JR: How would you say that students evolved from when you first started teaching to when you retired?
MB: It was a pretty radical and transformative time and so most of the students were very experimental in their lives, very willing to move. Big, new thoughts. That’s the time they were living in. By the time I left, [students] got much more careerist, much more concerned about payments of college and college debt. Those issues were there but they were there at lower levels. Students notably have become much more nervous about the economics of college life.
JR: What were some challenges you faced in your career?
MB: Notably, I received tenure without a PhD and without publication. I was a bad boy, an activist bad boy. And what prevailed … what I was hanging on to, was that students wanted me there. That was all a challenge in my probationary years. [My first years] were very fiery, very exciting. To consider me a permanent member of the Ithaca College community took some doing on a part of a lot of people. People have considered me as somewhat of an oddball case. In a variety of ways that was true. That was true in my department, at the college level and it was true for a lot of students. Of course, once I came out, everybody had to reconsider me again. Every day, people who thought they knew me had to reconceive who they thought I was. I had to reconceive how I thought of them as friends. And I lost and gained a lot of friends in my life. But I always had two big challenges: the absence of a degree and then coming out.

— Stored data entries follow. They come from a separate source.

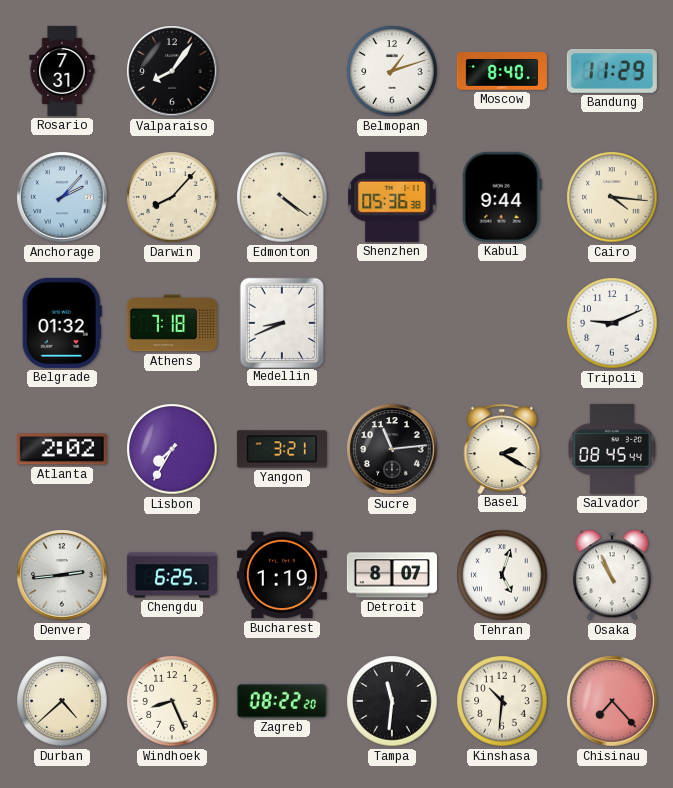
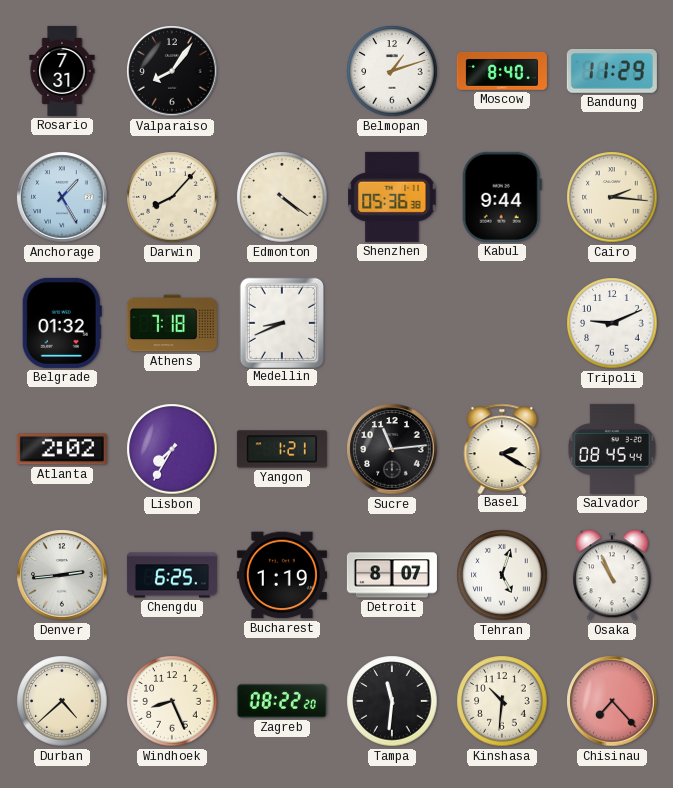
Anchorage: 2:07 -> 1:25
Cairo: 4:16 -> 2:16
Yangon: 3:21 -> 1:21
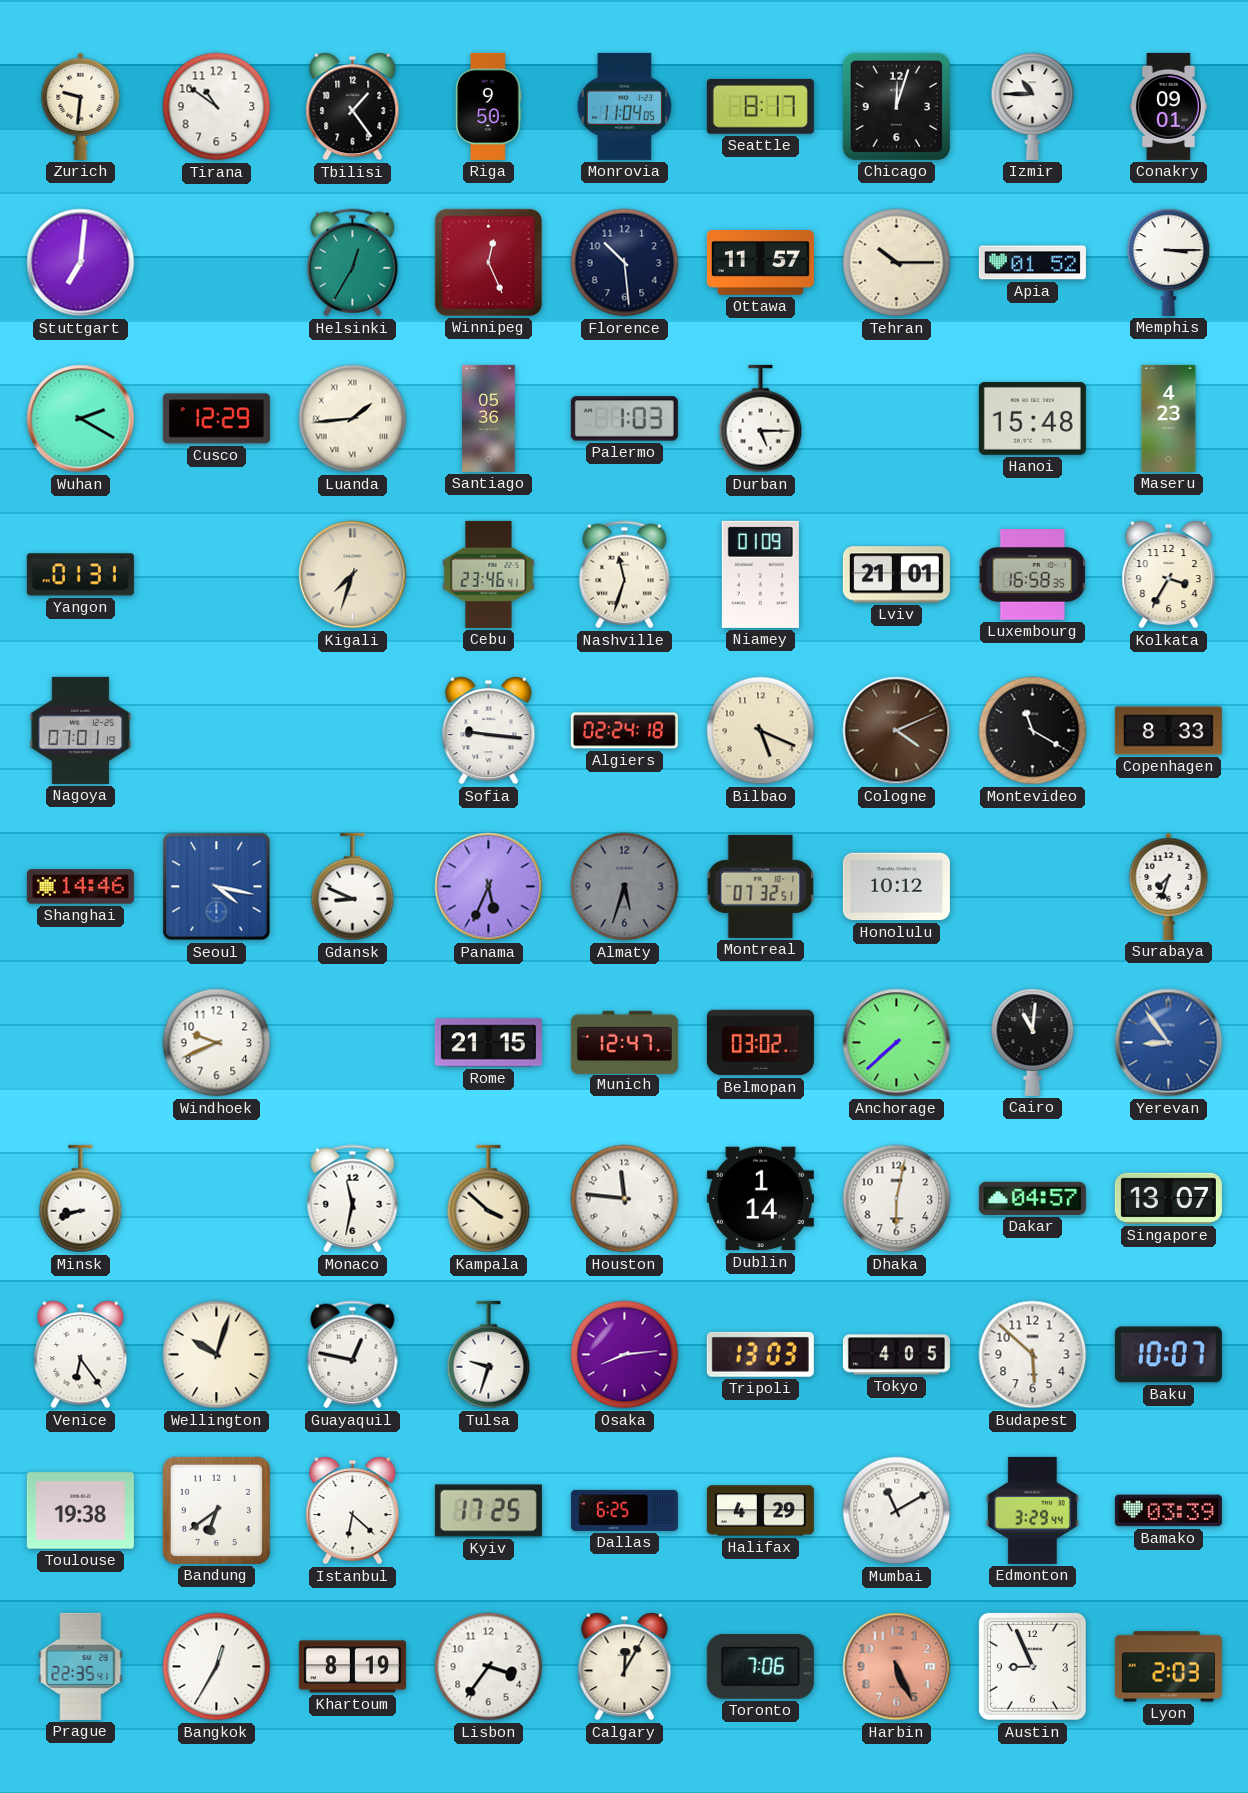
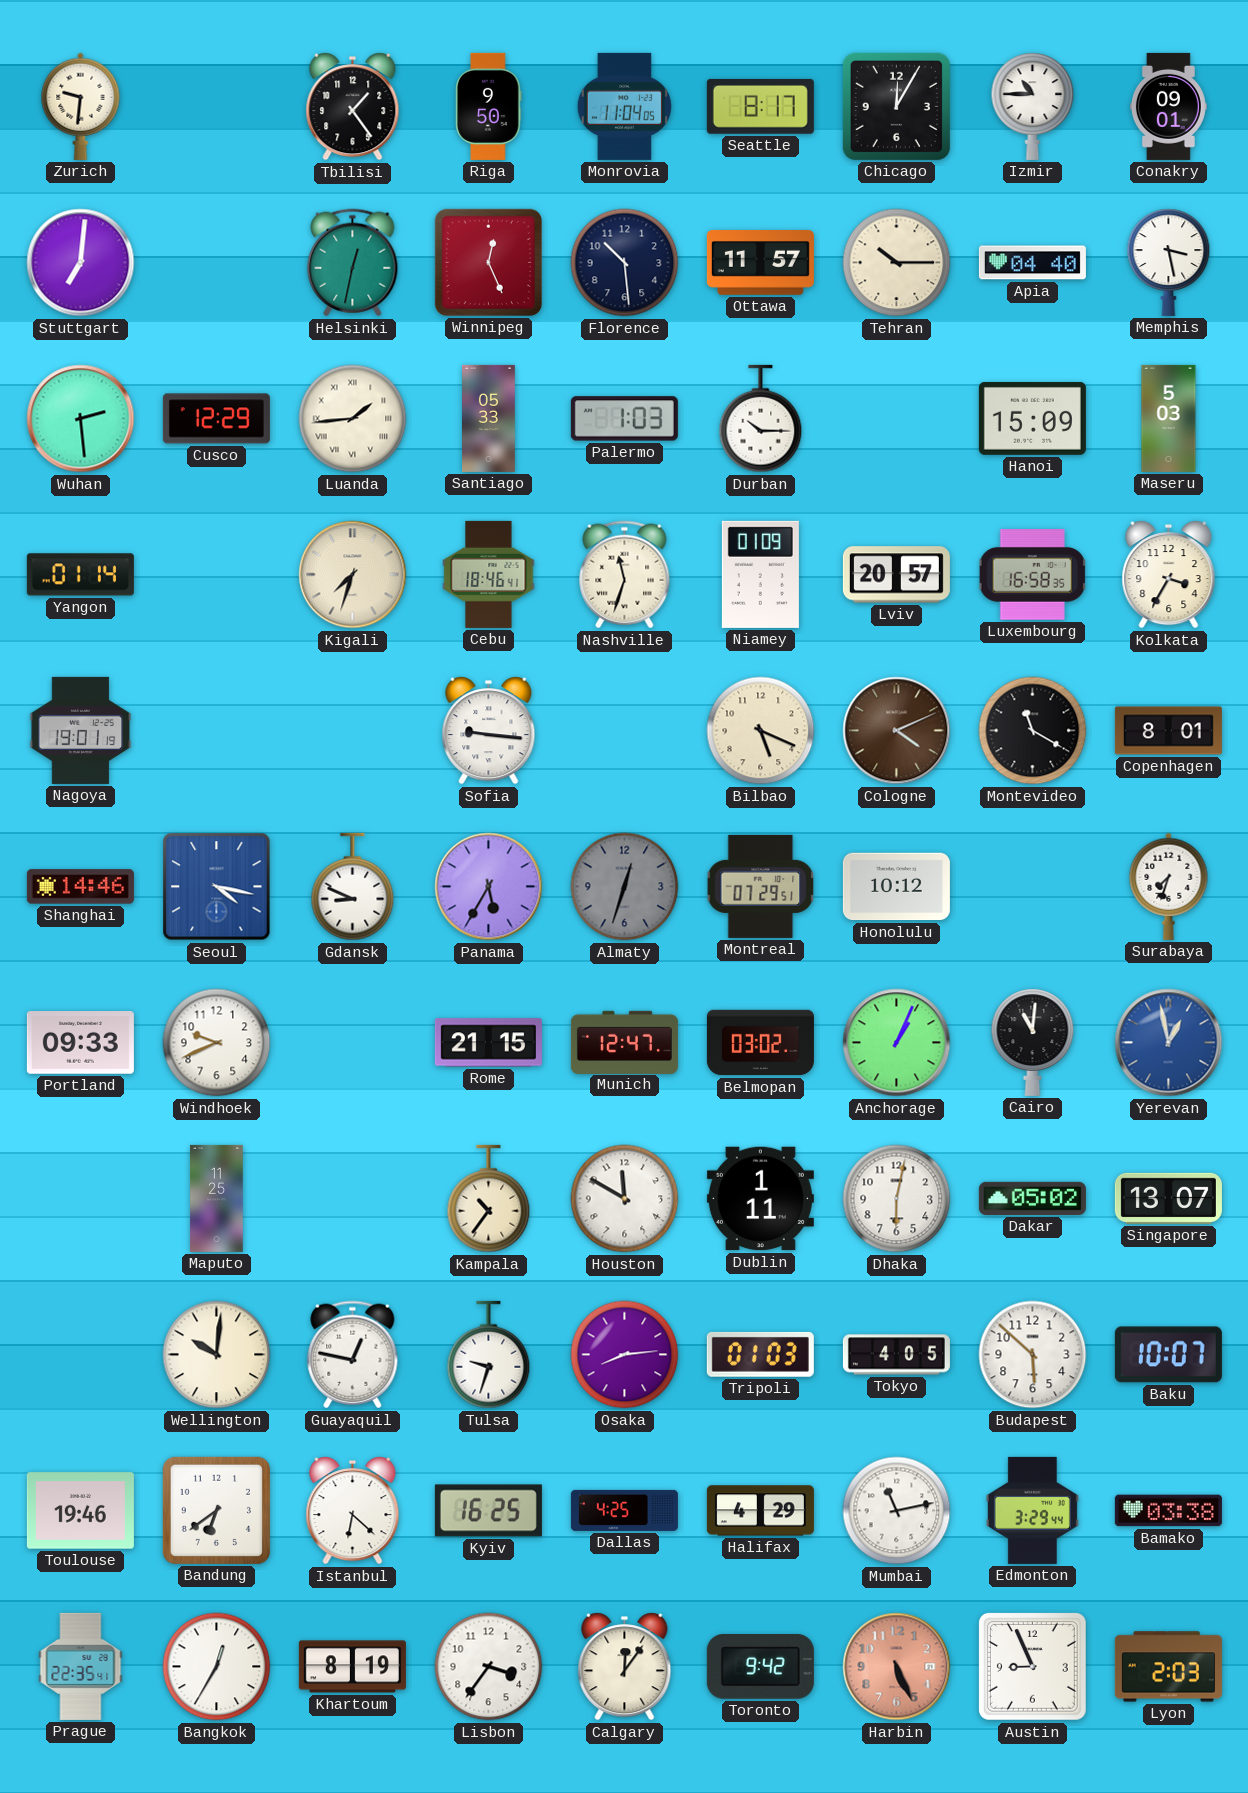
Tirana: 10:51 -> none
Chicago: 12:03 -> 12:05
Helsinki: 12:35 -> 12:32
Apia: 01:52 -> 04:40
Memphis: 3:15 -> 3:28
Wuhan: 2:20 -> 2:29
Santiago: 05:36 -> 05:33
Durban: 5:15 -> 10:15
Hanoi: 15:48 -> 15:09
Maseru: 4:23 -> 5:03
Yangon: 01:31 -> 01:14
Cebu: 23:46 -> 18:46
Lviv: 21:01 -> 20:57
Nagoya: 07:01 -> 19:01
Algiers: 02:24 -> none
Copenhagen: 8:33 -> 8:01
Panama: 5:34 -> 5:35
Almaty: 5:33 -> 12:33
Montreal: 07:32 -> 07:29
Portland: none -> 09:33
Anchorage: 7:38 -> 1:04
Yerevan: 8:54 -> 12:58
Minsk: 8:42 -> none
Maputo: none -> 11:25
Monaco: 11:32 -> none
Kampala: 3:52 -> 10:36
Houston: 11:46 -> 11:50
Dublin: 1:14 -> 1:11
Dakar: 04:57 -> 05:02
Venice: 6:24 -> none
Wellington: 10:03 -> 10:01
Tripoli: 13:03 -> 01:03
Toulouse: 19:38 -> 19:46
Kyiv: 17:25 -> 16:25
Dallas: 6:25 -> 4:25
Mumbai: 11:10 -> 11:13
Bamako: 03:39 -> 03:38
Calgary: 12:05 -> 12:06
Toronto: 7:06 -> 9:42
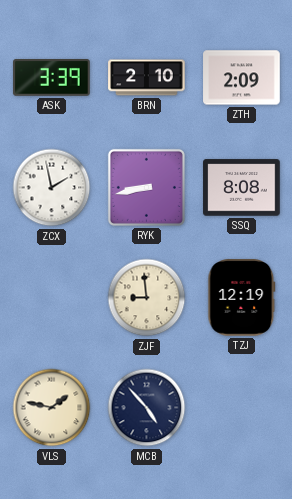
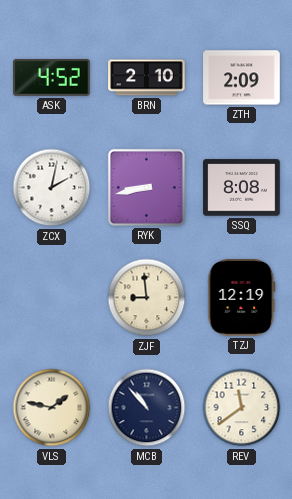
ASK: 3:39 -> 4:52
ZCX: 1:58 -> 2:02
MCB: 4:53 -> 10:53
REV: none -> 11:39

JR: What do you think is the importance of having discussions and having an exchange of ideas between teachers and students in an educational setting?
MB: It is used in the places where it’s most obvious: liberal arts classes, literature classes [and] politics classes. I think open discussion and that sense of open discourse for interaction between faculty and students lies at the center of mathematics. It lies at the center of physics. It lies at the center of business. To keep potent conversation alive, it’s among the top things that any successful teacher has to present the information from the podium in order to encourage you or inspire any marginal student. A lot of our students are not terribly happy about their high school lives. A lot of our students come from next-to-broken families or carry a lot of tragedy around with them. The job of a teacher is to energize that class. It doesn’t matter what people say, but if they’re talking to each other on a continuing, conversational basis, that centrally opens inquiry for all. I would frame my classes so that I would always start off with a question that was formal. I would come back to that question in the last five or 10 minutes in almost all of my classes I would let [discussion flow]. In my bigger classes, the phrase that would open up the discussion was from the movie “Network”: “I’m mad as hell. I can’t take it anymore.” The conversation would start instantly, and it wouldn’t stop for 30 minutes until I had a chance to reframe it.
Mitch Feder • Nov 17, 2023 at 1:16 pm
Marty is one of a kind. I took as many classes as I could with him in my time at Ithaca. He’s a knowledgeable and inspiring educator. I’m glad he received this well deserved honor.
Louis Frankenthaler • Nov 17, 2023 at 12:27 am
A wonderful interview with a person who helped to make IC a place in which one can be political… In my days (84-88) Ithaca College was not the most politically active. There was too much apathy, but Marty helped to create space for political discourse, protest and presence, regardless if one was from the right or the left.